++++ Available records

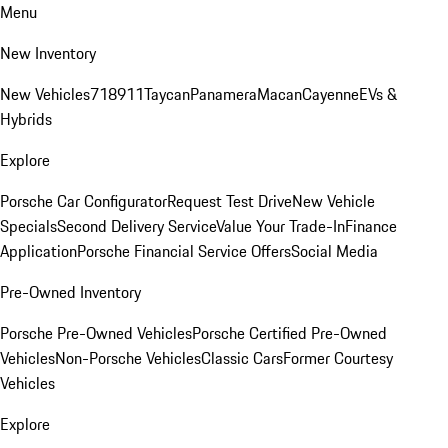
Menu
New Inventory
New Vehicles
718
911
Taycan
Panamera
Macan
Cayenne
EVs &
Hybrids
Explore
Porsche Car Configurator
Request Test Drive
New Vehicle
Specials
Second Delivery Service
Value Your Trade-In
Finance
Application
Porsche Financial Service Offers
Social Media
Pre-Owned Inventory
Porsche Pre-Owned Vehicles
Porsche Certified Pre-Owned
Vehicles
Non-Porsche Vehicles
Classic Cars
Former Courtesy
Vehicles
Explore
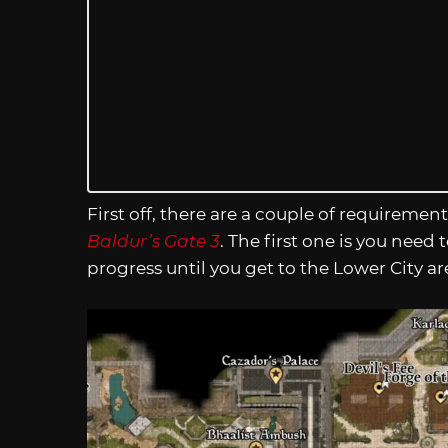
First off, there are a couple of requiremen
Baldur’s Gate 3
. The first one is you need
progress until you get to the Lower City a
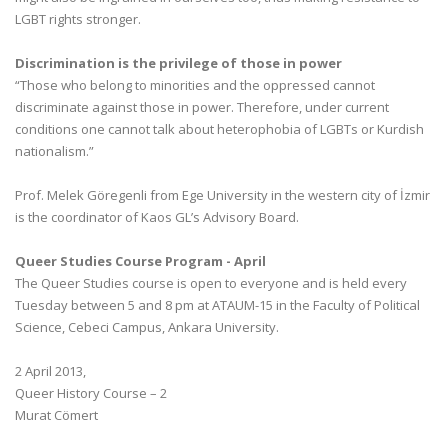
LGBT rights stronger.
Discrimination is the privilege of those in power
“Those who belong to minorities and the oppressed cannot
discriminate against those in power. Therefore, under current
conditions one cannot talk about heterophobia of LGBTs or Kurdish
nationalism.”
Prof. Melek Göregenli from Ege University in the western city of İzmir
is the coordinator of Kaos GL’s Advisory Board.
Queer Studies Course Program - April
The Queer Studies course is open to everyone and is held every
Tuesday between 5 and 8 pm at ATAUM-15 in the Faculty of Political
Science, Cebeci Campus, Ankara University.
2 April 2013,
Queer History Course – 2
Murat Cömert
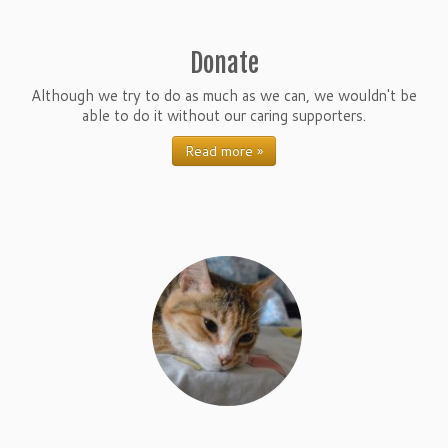
Donate
Although we try to do as much as we can, we wouldn't be
able to do it without our caring supporters.
Read more »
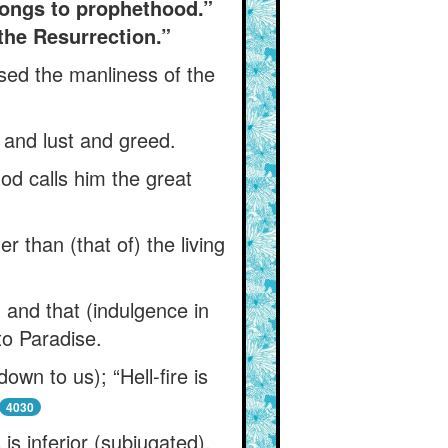
elongs to prophethood.”
the Resurrection.”
ssed the manliness of the
 and lust and greed.
God calls him the great
r than (that of) the living
 and that (indulgence in
 to Paradise.
wn to us); “Hell-fire is
4030
is inferior (subjugated),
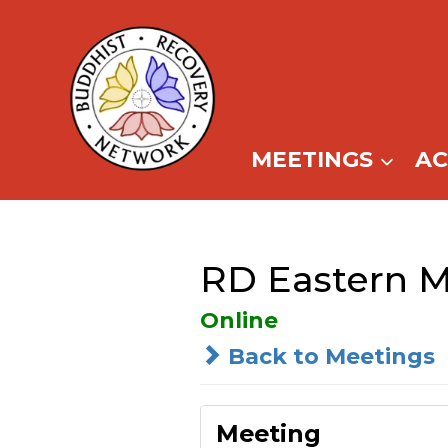
Skip
to
content
MEETINGS
A
RD Eastern M
Online
Back to Meetings
Meeting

++++++++

- Work instruction -
Output, exactly and with no pictures, every line from the one that contains "is you need" through the final line of the entries.

- Answer for this exercise -
. The first one is you need
progress until you get to the Lower City a
LGBT rights stronger.
Discrimination is the privilege of those in power
“Those who belong to minorities and the oppressed cannot
discriminate against those in power. Therefore, under current
conditions one cannot talk about heterophobia of LGBTs or Kurdish
nationalism.”
Prof. Melek Göregenli from Ege University in the western city of İzmir
is the coordinator of Kaos GL’s Advisory Board.
Queer Studies Course Program - April
The Queer Studies course is open to everyone and is held every
Tuesday between 5 and 8 pm at ATAUM-15 in the Faculty of Political
Science, Cebeci Campus, Ankara University.
2 April 2013,
Queer History Course – 2
Murat Cömert
Donate
Although we try to do as much as we can, we wouldn't be
able to do it without our caring supporters.
Read more »
elongs to prophethood.”
the Resurrection.”
ssed the manliness of the
 and lust and greed.
God calls him the great
r than (that of) the living
 and that (indulgence in
 to Paradise.
wn to us); “Hell-fire is
4030
is inferior (subjugated),
Skip
to
content
MEETINGS
A
RD Eastern M
Online
Back to Meetings
Meeting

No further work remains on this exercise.